Plaintiff, Randy Michael Perez, a state prisoner, filed this federal civil action pursuant to 42 U.S.C. § 1983. He named the following defendants: the Louisiana Twenty-Fourth Judicial District Court; the State of Louisiana; the Louisiana Department of Public Safety and Corrections; the Louisiana Board of Pardons and Parole Committee; "New Orleans Probation/Parole"; "New Orleans Sex Crimes"; and the Plaquemines Parish Detention Center. In this lawsuit, he claimed that his rights were violated in connection with his 2014 state criminal proceedings, his 2016 probation revocation proceedings, and his 2019 parole hearing. As relief, he sought compensatory damages and asked that the Court order his release. He also filed a Motion for a Preliminary Injunction and Temporary Restraining Order.

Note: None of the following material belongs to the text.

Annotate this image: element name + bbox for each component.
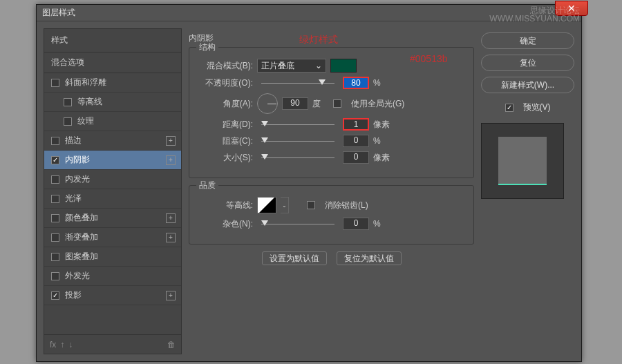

In pertinent part, that statute provides:

Every person who, under color of any statute, ordinance, regulation, custom, or usage, of any State or Territory or the District of Columbia, subjects, or causes to be subjected, any citizen of the United States or other person within the jurisdiction thereof to the deprivation of any rights, privileges, or immunities secured by the Constitution and laws, shall be liable to the party injured in an action at law, suit in equity, or other proper proceeding for redress, except that in any action brought against a judicial officer for an act or omission taken in such officer's judicial capacity, injunctive relief shall not be granted unless a declaratory decree was violated or declaratory relief was unavailable.
42 U.S.C. § 1983.

Rec. Doc. 5, p. 5.

Rec. Doc. 13.

The Court held a Spears hearing in this case on October 17, 2019. See Spears v. McCotter, 766 F.2d 179 (5th Cir. 1985). "[T]he Spears procedure affords the plaintiff an opportunity to verbalize his complaints, in a manner of communication more comfortable to many prisoners." Davis v. Scott, 157 F.3d 1003, 1005-06 (5th Cir. 1998). The United States Fifth Circuit Court of Appeals has observed that a Spears hearing is in the nature of a Fed. R. Civ. P. 12(e) motion for more definite statement. Eason v. Holt, 73 F.3d 600, 602 (5th Cir. 1996). Spears hearing testimony becomes a part of the total filing by the pro se applicant. Id.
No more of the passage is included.